A few weeks ago, I received an e-mail from someone who had read one of my articles on writing online. He had appreciated the information in the article and sent me the following e-mail:
Do you give consultations? I need help with a few questions now but I also have big writing needs. I am available either now (my preference) or soon or later.
I was catching up on my e-mail late on Saturday night. I responded: "Yes, I do provide consultations. I also edit, ghostwrite, and co-author on occasion. I would be happy to learn more about what you need, to see if what I offer would be a good fit for you."
Then I asked him to tell me a bit about his writing project, and let me know what sort of help he wanted from me. (I noted that he had a well-received book in print, and had been featured in the front matter of another, so he was no newbie to the publishing industry. I was intrigued as to what questions he had for me...)
Almost immediately, I received a reply: Do you want to talk now? A phone number was included.
Now, I don't know about you, but this struck me as odd. I generally do not accept new clients on the spur of the moment, at 11:30 p.m. on a weekend, without knowing the nature of the problem I'm going to be asked to tackle.
(Regular clients, because they live in so many different time zones, know that they can contact me any time, day or night. Some have been known to dial the phone first and do the math required to figure out the time difference later, but without malice aforethought. Still, they generally get in touch via e-mail and we schedule a mutually agreeable time for a phone consult.)
So, I wrote back that I tried very hard, with varying degrees of success, not to work on the weekends. I suggested times I was available on Monday morning, and left the ball in his court.
The next day I received an electronic manuscript -- a lengthy one -- of a fairly polished book.

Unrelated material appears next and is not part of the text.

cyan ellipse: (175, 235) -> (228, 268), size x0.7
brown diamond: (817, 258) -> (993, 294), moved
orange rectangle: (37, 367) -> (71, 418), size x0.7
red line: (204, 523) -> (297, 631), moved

This book dealt in great detail with a subject that is SO not my area of expertise: finances. My would-be client had indicated that he'd like me to look at two specific pages and a complete chapter. I took a look at them, but, for the life of me, I couldn't figure out what he needed my help with.

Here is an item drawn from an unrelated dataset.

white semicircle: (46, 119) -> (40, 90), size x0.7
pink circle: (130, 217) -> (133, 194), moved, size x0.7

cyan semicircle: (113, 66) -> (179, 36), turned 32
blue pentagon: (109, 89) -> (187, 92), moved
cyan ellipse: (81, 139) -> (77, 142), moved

For one thing, the text in question dealt with detailed investment information for people in their 50's and older, so the subject matter was completely foreign to me.

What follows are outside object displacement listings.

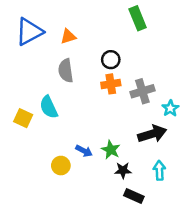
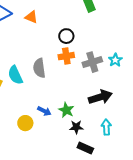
orange triangle: (68, 37) -> (31, 17), turned 40
gray semicircle: (66, 71) -> (39, 68), moved
cyan star: (170, 108) -> (115, 60), moved

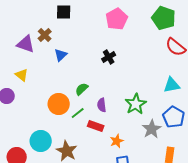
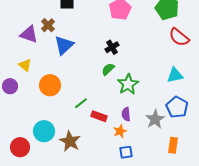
blue triangle: (61, 55) -> (64, 45), size x1.5
green semicircle: (82, 89) -> (108, 69), moved
orange circle: (59, 104) -> (50, 85), moved
green star: (136, 104) -> (128, 84), moved
purple semicircle: (102, 105) -> (126, 114), moved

For another, the writing style, syntax, punctuation, and grammar were all passably fine. Hardly riveting, given the content, but literate and readable, nonetheless.
Still, I was willing to listen to his questions and help, if I could.
I asked him to let me know a good time to contact him (within the parameters of my schedule availability), and I would be happy to chat with him. But first, I reiterated, please tell me how I could be of use. I reminded him that he must be aware that finances are not my field of expertise. I stressed that any assistance I would be able to offer would be primarily in terms of editing for structure and clarity.
I thought that was pretty open-minded and inviting.
Evidently, I was mistaken.
The response I received said that he already had an editor. He thought I was an expert in helping people write forewords (I am), and he needed my help RIGHT NOW. It couldn't wait -- nope, nope, nope. So, since I didn't drop everything and consult with him immediately, he'd referred to my article online. He'd gotten along just fine without me, and had no further use for me.
As for the pages he'd referred me to, he thought those "gems" would be most applicable to me in my current financial position.
To which I audibly responded: "Bwuuuh?"
I wasn't sure which confounded me more: his assumption that I was a good decade or so older than I actually am (yesterday's birthday notwithstanding), or his expectation of becoming an instant client -- with me at his beck and call.
Perhaps I'm being overly harsh. Perhaps I genuinely let the guy down by not immediately picking up the phone and doing a Saturday-night consult. But I doubt it. I also doubt that in HIS professional life, he would have responded differently if our roles were reversed.
There are certain Rules of Thumb that govern How Not to Become a Client. These include:
1.) If the person with whom you wish to consult is a woman, overestimate her age.
2.) Be intentionally vague about what you would like the consultant to help you with -- even after repeated requests for specific information.
3.) Cut into the professional's personal time.
4.) Disregard the scheduling boundaries the professional gives.
5.) Expect to take precedence over the consultant's family AND current clientele.
I have to say, the experience caught me off-guard. I'm very picky about who I work with, because I want to make sure that we will both make the best use of each other's time and fields of expertise. I honestly believe that my clients are the best in the world. I consider most of them as friends rather than business acquaintances. We tend to have lengthy business relationships that grow over the years.
Perhaps that's why the entire experience struck me as weird. Ah well, into each life, a little strange must fall...
And Speaking of Strange
"Strange" isn't always "bad," you understand. Today, the mailman brought me a very strange, wonderful, and completely out-of-the-blue unexpected package. One of my film industry friends (who, incidentally, is one of those who phones first and calculates time difference later) sent me some way cool screenwriting software as a birthday gift. I suspect that he may want me to provide some writing services using the gift, but so what?
I was FLOORED, FLUMMOXED, and at a LOSS FOR WORDS. Which doesn't happen very often, but is an altogether pleasant experience.